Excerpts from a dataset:
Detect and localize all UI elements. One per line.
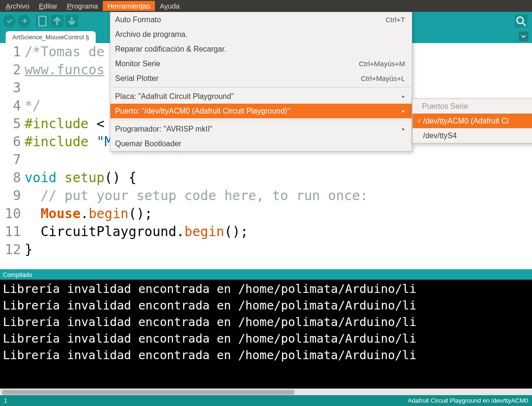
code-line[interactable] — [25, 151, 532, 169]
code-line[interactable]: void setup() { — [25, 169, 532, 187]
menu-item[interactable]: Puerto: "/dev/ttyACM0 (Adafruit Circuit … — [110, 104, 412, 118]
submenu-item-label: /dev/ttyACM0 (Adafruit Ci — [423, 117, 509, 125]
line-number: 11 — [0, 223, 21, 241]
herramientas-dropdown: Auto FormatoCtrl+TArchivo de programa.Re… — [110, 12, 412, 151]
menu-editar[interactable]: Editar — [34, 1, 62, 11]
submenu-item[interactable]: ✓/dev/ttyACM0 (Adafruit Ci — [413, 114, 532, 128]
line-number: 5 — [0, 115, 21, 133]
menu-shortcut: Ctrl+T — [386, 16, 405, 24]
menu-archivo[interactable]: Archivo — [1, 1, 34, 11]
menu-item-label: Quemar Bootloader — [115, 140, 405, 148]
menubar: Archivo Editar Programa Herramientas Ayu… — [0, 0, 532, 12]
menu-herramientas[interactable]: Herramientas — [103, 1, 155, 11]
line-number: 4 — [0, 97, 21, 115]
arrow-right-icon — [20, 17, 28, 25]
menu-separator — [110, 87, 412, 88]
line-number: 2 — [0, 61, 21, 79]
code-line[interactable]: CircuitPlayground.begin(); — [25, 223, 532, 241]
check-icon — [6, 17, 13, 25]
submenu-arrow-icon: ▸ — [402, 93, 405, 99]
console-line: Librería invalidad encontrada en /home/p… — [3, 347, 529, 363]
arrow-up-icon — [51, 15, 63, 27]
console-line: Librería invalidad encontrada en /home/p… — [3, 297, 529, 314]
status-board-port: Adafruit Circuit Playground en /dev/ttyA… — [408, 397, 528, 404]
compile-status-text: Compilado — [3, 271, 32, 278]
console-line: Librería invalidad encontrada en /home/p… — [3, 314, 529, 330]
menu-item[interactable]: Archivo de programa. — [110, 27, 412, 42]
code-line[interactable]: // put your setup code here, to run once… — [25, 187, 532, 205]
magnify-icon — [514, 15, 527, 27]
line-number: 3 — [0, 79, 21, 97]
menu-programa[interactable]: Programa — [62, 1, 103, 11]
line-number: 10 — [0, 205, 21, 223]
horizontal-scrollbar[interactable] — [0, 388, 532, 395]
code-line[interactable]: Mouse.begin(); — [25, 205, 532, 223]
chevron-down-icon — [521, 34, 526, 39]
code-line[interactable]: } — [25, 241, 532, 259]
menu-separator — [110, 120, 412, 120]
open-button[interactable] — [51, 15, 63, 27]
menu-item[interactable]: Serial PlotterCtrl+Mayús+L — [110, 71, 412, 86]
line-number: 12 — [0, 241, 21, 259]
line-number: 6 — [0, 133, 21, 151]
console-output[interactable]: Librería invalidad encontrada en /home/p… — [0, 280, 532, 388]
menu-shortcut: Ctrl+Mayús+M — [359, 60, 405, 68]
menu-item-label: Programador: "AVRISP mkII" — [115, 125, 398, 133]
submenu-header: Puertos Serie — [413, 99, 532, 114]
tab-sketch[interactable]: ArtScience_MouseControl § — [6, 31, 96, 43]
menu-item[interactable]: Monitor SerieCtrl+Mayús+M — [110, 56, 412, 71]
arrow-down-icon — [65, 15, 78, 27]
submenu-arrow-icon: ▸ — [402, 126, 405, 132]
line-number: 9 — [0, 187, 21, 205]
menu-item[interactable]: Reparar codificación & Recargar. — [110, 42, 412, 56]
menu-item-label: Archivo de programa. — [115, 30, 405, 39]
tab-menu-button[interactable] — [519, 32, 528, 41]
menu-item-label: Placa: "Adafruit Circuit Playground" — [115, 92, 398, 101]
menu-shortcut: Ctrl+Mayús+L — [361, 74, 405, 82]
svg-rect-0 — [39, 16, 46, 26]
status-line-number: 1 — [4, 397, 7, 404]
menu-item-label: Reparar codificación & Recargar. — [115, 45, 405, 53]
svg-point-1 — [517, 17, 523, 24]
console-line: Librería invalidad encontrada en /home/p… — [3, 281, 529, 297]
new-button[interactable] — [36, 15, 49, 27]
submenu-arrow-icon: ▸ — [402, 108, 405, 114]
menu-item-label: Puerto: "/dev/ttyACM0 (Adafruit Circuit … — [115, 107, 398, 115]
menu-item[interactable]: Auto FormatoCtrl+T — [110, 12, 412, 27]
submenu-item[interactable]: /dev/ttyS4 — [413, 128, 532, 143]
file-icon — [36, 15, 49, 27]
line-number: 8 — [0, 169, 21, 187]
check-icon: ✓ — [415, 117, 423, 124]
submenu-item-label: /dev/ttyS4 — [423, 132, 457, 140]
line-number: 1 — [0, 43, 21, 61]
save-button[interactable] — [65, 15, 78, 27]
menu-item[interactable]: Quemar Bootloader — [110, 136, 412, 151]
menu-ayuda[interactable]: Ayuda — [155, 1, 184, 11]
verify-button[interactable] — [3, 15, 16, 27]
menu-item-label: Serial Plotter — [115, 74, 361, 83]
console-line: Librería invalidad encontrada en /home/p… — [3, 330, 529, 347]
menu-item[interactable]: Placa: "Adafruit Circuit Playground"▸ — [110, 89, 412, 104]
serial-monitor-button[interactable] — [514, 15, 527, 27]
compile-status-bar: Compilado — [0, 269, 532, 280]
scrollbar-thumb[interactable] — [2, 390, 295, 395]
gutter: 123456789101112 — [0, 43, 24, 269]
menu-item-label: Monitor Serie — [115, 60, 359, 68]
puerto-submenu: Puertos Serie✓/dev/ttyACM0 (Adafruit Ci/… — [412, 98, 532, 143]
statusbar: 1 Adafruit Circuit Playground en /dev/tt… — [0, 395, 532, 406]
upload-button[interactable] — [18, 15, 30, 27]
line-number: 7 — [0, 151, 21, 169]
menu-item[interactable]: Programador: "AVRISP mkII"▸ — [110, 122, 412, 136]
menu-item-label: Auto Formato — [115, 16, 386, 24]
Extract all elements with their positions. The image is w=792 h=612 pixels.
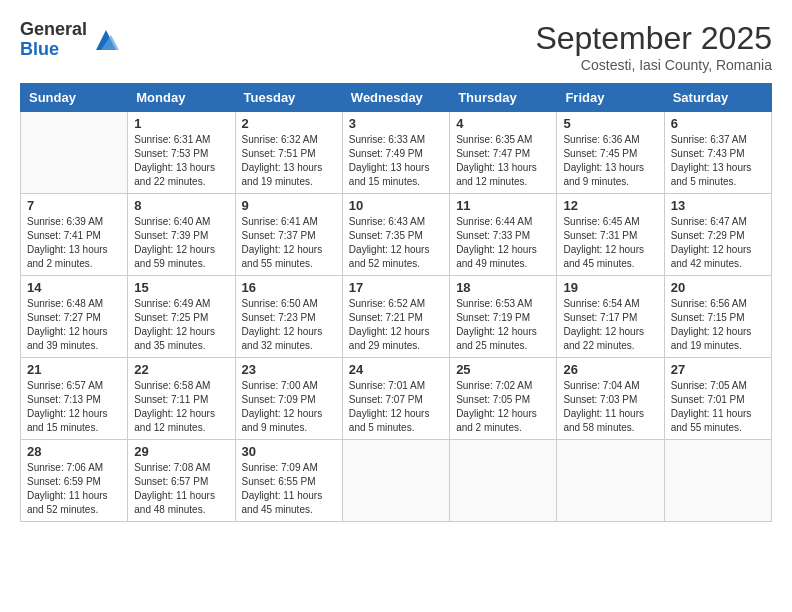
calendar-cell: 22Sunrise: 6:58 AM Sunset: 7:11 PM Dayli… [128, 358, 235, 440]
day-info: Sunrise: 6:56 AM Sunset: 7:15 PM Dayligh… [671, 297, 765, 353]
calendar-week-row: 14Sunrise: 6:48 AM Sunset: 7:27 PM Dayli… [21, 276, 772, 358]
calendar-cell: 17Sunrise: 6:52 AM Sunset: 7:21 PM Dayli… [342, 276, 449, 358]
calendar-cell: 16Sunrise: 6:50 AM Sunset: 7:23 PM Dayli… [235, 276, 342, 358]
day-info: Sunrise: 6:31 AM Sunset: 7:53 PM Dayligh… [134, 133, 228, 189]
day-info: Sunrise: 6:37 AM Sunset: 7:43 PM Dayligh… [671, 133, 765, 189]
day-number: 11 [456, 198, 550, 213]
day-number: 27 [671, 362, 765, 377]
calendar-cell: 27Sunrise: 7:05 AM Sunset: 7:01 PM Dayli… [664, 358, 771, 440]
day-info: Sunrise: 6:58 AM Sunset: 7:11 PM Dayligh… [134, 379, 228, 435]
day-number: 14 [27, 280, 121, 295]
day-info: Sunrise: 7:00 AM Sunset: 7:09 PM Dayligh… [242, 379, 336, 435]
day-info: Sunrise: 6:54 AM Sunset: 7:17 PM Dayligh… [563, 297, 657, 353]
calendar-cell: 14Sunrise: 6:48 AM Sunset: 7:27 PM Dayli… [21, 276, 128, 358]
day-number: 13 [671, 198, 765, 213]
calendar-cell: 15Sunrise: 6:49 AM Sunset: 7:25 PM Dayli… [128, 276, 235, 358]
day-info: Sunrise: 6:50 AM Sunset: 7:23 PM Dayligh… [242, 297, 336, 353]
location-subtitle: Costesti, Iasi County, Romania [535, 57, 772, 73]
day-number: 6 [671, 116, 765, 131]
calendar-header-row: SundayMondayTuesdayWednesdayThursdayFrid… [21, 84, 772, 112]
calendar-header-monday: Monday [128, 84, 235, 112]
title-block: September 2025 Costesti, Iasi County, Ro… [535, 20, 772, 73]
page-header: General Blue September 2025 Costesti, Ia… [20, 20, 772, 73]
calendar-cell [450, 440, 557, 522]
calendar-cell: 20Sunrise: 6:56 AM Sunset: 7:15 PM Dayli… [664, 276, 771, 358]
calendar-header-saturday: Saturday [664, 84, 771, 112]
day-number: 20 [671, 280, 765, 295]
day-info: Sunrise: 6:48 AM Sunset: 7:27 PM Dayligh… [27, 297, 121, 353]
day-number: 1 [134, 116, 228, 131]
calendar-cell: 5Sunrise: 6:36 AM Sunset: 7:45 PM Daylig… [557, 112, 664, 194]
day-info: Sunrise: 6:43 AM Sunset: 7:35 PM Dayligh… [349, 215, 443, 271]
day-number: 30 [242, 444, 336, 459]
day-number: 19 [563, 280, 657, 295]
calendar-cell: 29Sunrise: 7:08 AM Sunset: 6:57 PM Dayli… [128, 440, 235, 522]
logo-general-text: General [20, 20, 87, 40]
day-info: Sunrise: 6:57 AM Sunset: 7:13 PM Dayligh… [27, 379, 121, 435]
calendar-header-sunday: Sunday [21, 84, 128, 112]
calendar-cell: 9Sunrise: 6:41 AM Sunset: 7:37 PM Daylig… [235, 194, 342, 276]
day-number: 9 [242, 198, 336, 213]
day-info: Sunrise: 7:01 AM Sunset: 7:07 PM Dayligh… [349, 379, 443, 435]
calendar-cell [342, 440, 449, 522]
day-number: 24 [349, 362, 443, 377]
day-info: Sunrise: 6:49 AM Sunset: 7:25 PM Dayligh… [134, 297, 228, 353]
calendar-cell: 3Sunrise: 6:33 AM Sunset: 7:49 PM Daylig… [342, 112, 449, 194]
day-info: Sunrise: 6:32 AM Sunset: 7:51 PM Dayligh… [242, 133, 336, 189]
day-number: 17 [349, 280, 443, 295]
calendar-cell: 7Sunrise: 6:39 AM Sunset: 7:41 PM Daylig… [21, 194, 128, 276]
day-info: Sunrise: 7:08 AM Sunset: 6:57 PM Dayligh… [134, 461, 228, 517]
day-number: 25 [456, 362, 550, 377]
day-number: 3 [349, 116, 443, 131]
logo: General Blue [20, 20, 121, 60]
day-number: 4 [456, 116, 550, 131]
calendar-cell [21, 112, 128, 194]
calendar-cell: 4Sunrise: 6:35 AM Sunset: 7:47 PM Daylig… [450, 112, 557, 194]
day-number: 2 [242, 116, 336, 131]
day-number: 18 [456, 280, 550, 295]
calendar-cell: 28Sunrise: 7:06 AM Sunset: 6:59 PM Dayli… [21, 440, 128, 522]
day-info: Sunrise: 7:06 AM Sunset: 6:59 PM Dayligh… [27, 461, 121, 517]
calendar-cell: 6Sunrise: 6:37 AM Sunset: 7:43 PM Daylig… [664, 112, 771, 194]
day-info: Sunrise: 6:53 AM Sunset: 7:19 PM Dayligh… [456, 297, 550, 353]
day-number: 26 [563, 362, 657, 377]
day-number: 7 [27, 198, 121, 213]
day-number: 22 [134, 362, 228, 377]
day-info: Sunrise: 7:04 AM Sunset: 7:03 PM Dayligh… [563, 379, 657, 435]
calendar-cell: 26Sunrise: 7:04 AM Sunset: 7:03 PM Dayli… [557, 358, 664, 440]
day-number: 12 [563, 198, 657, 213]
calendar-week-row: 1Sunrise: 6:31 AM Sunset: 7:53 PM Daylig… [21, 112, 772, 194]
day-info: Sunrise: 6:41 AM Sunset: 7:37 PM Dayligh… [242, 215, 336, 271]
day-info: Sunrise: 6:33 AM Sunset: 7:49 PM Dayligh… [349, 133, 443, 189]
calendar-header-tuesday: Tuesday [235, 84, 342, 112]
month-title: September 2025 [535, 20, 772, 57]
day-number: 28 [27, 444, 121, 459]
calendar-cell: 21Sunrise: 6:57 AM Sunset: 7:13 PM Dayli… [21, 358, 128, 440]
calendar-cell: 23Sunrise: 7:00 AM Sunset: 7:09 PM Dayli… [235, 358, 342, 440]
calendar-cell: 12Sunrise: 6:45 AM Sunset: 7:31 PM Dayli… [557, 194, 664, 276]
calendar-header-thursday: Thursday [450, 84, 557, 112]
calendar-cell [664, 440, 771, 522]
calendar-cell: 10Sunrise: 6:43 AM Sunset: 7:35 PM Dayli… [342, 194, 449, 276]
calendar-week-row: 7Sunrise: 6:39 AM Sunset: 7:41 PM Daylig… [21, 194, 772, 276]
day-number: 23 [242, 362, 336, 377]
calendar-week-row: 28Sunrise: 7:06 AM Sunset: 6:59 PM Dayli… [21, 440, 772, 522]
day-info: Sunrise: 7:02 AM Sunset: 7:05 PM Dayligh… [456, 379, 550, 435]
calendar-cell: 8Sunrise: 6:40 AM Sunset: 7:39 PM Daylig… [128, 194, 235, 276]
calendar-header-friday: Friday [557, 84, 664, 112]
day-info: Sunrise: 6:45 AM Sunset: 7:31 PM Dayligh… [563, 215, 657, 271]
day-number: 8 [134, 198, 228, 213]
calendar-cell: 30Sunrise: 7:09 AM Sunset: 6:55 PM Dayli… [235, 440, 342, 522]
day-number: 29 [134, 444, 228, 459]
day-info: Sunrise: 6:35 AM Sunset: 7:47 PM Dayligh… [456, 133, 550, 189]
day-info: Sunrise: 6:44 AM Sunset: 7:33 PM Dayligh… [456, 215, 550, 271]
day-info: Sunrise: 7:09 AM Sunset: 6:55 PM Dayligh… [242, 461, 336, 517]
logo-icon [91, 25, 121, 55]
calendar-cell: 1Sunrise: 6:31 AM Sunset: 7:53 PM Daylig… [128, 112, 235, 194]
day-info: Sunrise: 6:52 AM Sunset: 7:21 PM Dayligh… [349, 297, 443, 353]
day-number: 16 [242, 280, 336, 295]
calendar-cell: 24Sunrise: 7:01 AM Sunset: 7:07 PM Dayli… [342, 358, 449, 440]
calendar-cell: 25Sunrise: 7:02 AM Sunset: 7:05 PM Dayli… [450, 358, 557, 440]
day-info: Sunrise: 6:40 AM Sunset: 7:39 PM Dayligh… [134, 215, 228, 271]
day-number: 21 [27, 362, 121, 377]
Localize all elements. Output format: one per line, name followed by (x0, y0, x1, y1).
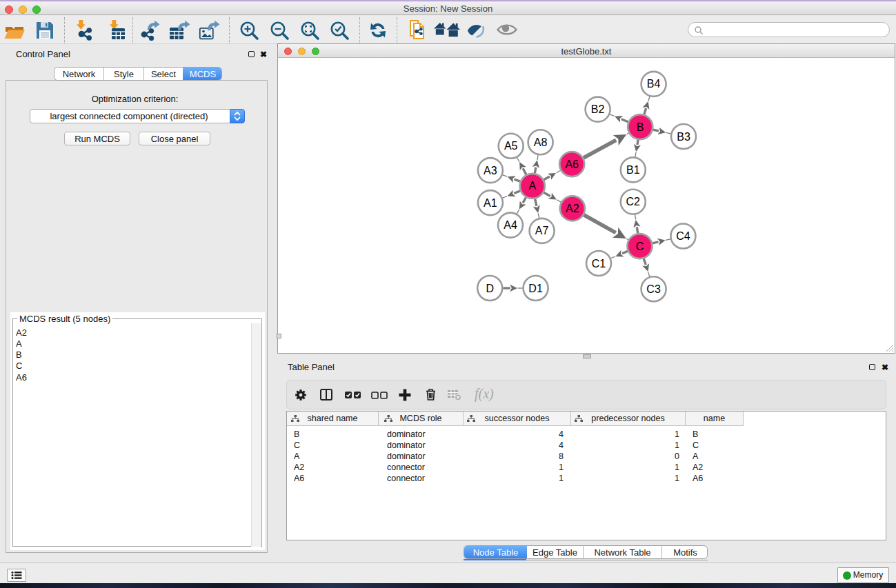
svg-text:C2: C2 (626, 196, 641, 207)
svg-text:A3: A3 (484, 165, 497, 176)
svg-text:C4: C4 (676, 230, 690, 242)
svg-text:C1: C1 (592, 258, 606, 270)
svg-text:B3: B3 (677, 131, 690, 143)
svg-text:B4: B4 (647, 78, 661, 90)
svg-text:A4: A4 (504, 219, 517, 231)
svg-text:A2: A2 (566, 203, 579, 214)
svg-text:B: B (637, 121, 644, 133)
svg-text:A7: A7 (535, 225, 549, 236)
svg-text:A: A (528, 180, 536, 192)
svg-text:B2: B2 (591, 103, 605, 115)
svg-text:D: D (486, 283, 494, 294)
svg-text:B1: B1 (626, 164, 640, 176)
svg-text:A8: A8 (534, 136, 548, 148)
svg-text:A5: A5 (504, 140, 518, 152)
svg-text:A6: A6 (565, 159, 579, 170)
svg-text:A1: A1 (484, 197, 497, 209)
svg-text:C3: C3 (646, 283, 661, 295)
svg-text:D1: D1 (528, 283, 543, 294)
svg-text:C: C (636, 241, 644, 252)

» TASK DIRECTIONS
Each line of the entries above that has the word "AVRISP" is to be copied.

» RESPONSE TO THIS EXERCISE
menu-item-label: Programador: "AVRISP mkII" — [115, 125, 398, 133]
menu-item[interactable]: Programador: "AVRISP mkII"▸ — [110, 122, 412, 136]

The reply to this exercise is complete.